The coast is undoubtedly my happy place. A walk along the shoreline breathing in salt laden air and suddenly everything inside me is calmer. I have no idea why the sea helps me to feel this way. We didn't grow up near the sea or even spend extended amounts of holiday time at the beach. To actually swim in any great depth of sea would frighten me and I'm an appalling sailor but that surge and swell of water meeting land, the sounds and sand are something I need. Tim Winton had the kind of practical, magical childhood by the sea that I would give my eye teeth for. He writes "I am in the sea but not of it". I think I am of the sea but not in it (due to my extreme cowardice and Jaws).
Wouldn't it be so nice to believe that anything is possible? Elizabeth Strout has carried on where My name is Lucy Barton left off. We are shown deeper insight into the lives led in small town America where Lucy's childhood poverty was despised and hidden from view. We get to understand more about her situation and the effect on adult life - hers and her siblings. The characters are cleverly interwoven- each person's story leads to another and slowly the picture of life in rural Amgash is revealed in all its pain and ugliness.
Speaking of cowardice why do we spend our lives so afraid? We are afraid of what others will think of us, we are afraid to take risks, to express ourselves. One of the luxuries of aging is that hopefully our fear diminishes and we get to worry less about the opinions of others. I'm in the middle of Our Souls at Night by Kent Haruf. Two neighbours, in their seventies and both widowed, decide that night time is when their loneliness is worst. Addie asks Louis to come and spend the night with her - "I'm talking about getting through the night. And lying warm in bed, companionably. Lying down in bed together and you staying the night. The nights are the worst. Don't you think?". 

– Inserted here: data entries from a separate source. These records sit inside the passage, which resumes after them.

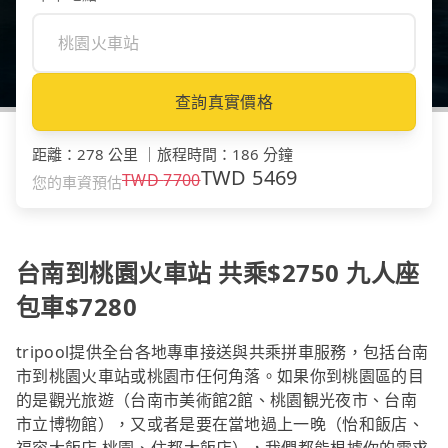
查詢真實價格
距離
：
278 公里
｜
旅程時間
：
186 分鐘
TWD
5469
TWD
7700
您的車資預估
台南到桃園火車站 共乘$2750 九人座
包車$7280
tripool提供全台各地專車接送與共乘拼車服務，包括台南
市到桃園火車站或桃園市任何角落。如果你到桃園區的目
的是觀光旅遊（台南市美術館2館、桃園観光夜市、台南
市立博物館），又或者是要在當地過上一晚（怡和飯店、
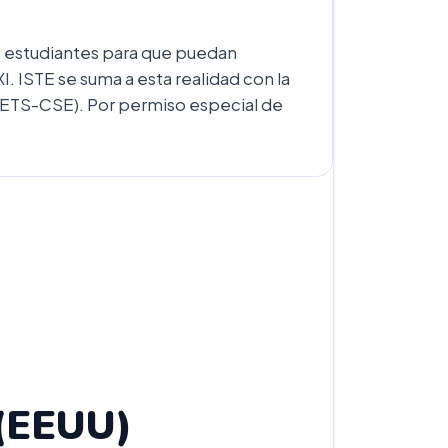
s estudiantes para que puedan
. ISTE se suma a esta realidad con la
NETS-CSE). Por permiso especial de
(EEUU)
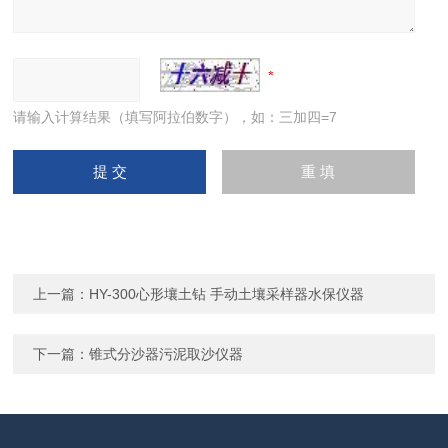
请输入计算结果（填写阿拉伯数字），如：三加四=7
上一篇：
HY-300心形壤土钻 手动土壤采样器水保仪器
下一篇：
锥式分沙器污泥取沙仪器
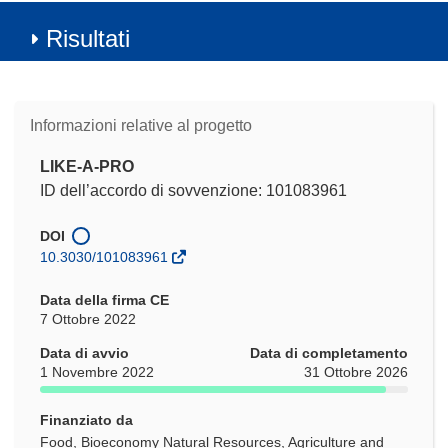
Risultati
Informazioni relative al progetto
LIKE-A-PRO
ID dell’accordo di sovvenzione: 101083961
DOI
10.3030/101083961
Data della firma CE
7 Ottobre 2022
Data di avvio
Data di completamento
1 Novembre 2022
31 Ottobre 2026
Finanziato da
Food, Bioeconomy Natural Resources, Agriculture and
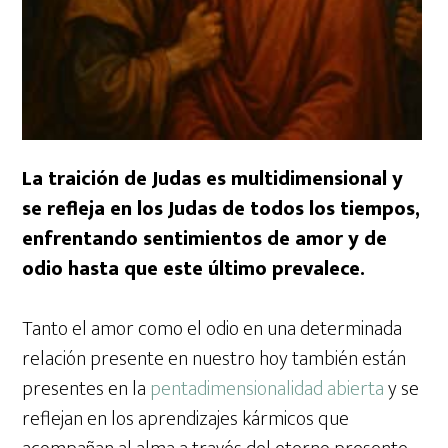
La traición de Judas es multidimensional y
se refleja en los Judas de todos los tiempos,
enfrentando sentimientos de amor y de
odio hasta que este último prevalece.
Tanto el amor como el odio en una determinada
relación presente en nuestro hoy también están
presentes en la
pentadimensionalidad abierta
y se
reflejan en los aprendizajes kármicos que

Sometimes is pays to be brave. To get in the water, even though that's where the sharks live.

Wednesday, 31 May 2017

end of May

The simple pleasure of walking in the field, just after cutting but before baling. Just insects, birdsong and the sound of moving through grass. 
And then a couple of days later the grass has been baled and we walk through the field in the evening sun. Dogs and children run free and golden light is all around us.

End of May.

Saturday, 27 May 2017



The other morning we woke to heavy fog. I walked the dogs up the lane and around what we call 'the loop' as it's mostly off road and brings you through the landscape using an old trackway that runs between fields. It's where we pick sloes for gin and eventually it joins the road that leads back home. It was slightly spooky walking through the fogged air, past the woods where the trees were dripping and cobwebs hung like spun air. Kevin had seen a fox there the day before. He was sick or old and was slow to move off. Kevin had called the dogs to heel to allow him time to go. There was no sign of him as we walked to the top of the lane passing the small field bordering the woods where the sheep huddled together. Then on through the overgrown bit and down the track that lies dipped between fields. It can be muddy underfoot, although at this time of year it's dry earth and easy to walk on. We ended up on trackway again and there right in front of us a fox full of rude good health, sleek in his glossy coat. We had startled him as he crossed in front of us and in one glorious bound he flew into the undergrowth and disappeared. And somehow just seeing him like that, for the briefest of seconds, made me feel better.